What tool do I need to reverse engineer the generated PTX to be able to read it?
In general, to create a ptx version of a particular .cu file, the command is:
nvcc -ptx mycode.cu
which will generate a mycode.ptx file containing the ptx code corresponding to the file you used. It's probably instructive to use the -src-in-ptx option as well:
nvcc -ptx -src-in-ptx mycode.cu
Which will intersperse the lines of source code with the lines of ptx they correspond to.
To comprehend ptx, start with the documentation
Note that the compiler may generate ptx code that doesn't correspond to the source code very well, or is otherwise confusing, due to optimizations. You may wish (perhaps to gain insight) to compile some test cases using the -G switch as well, to see how the non-optimized version compares.
Since the windows environment may vary from machine to machine, I think it's easier if you just look at the path your particular version of msvc++ is using to invoke nvcc (look at the console output from one of your projects when you compile it) and prepend the commands I give above with that path. I'm not sure there's much utility in trying to build this directly into Visual Studio, unless you have a specific need to compile from ptx to an executable. There are also a few sample codes that have to do with ptx in some fashion.
Also note for completeness that ptx is not actually what's executed by the device (but generally pretty close). It is an intermediate code that can be re-targetted to devices within a family by nvcc or a portion of the compiler that also lives in the GPU driver. To see the actual code executed by the device, we use the executable instead of the source code, and the tool to extract the machine assembly code is:
cuobjdump -sass mycode.exe
Similar caveats about prepending an appropriate path, if needed. I would start with the ptx. I think for what you want to do, it's enough.

Does CUDA use an interpreter or a compiler?

This is a bit of silly question, but I'm wondering if CUDA uses an interpreter or a compiler?
I'm wondering because I'm not quite sure how CUDA manages to get source code to run on two cards with different compute capabilities.
From Wikipedia:
Programmers use 'C for CUDA' (C with Nvidia extensions and certain restrictions), compiled through a PathScale Open64 C compiler.
So, your answer is: it uses a compiler.
And to touch on the reason it can run on multiple cards (source):
CUDA C/C++ provides an abstraction, it's a means for you to express how you want your program to execute. The compiler generates PTX code which is also not hardware specific. At runtime the PTX is compiled for a specific target GPU - this is the responsibility of the driver which is updated every time a new GPU is released.

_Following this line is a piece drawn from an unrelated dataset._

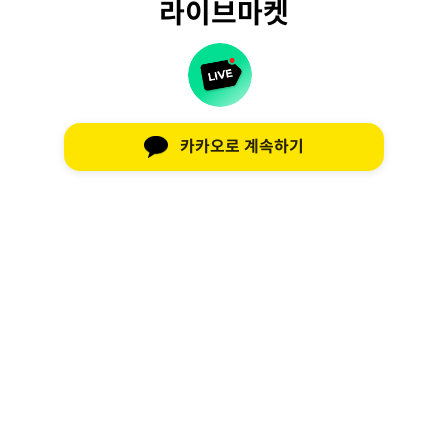
라이브마켓
카카오로 계속하기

These official documents CUDA C Programming Guide and The CUDA Compiler Driver (NVCC) explain all the details about the compilation process.
From the second document:
nvcc mimics the behavior of the GNU compiler gcc: it accepts a range
of conventional compiler options, such as for defining macros and
include/library paths, and for steering the compilation process.
Not just limited to cuda , shaders in directx or opengl are also complied to some kind of byte code and converted to native code by the underlying driver.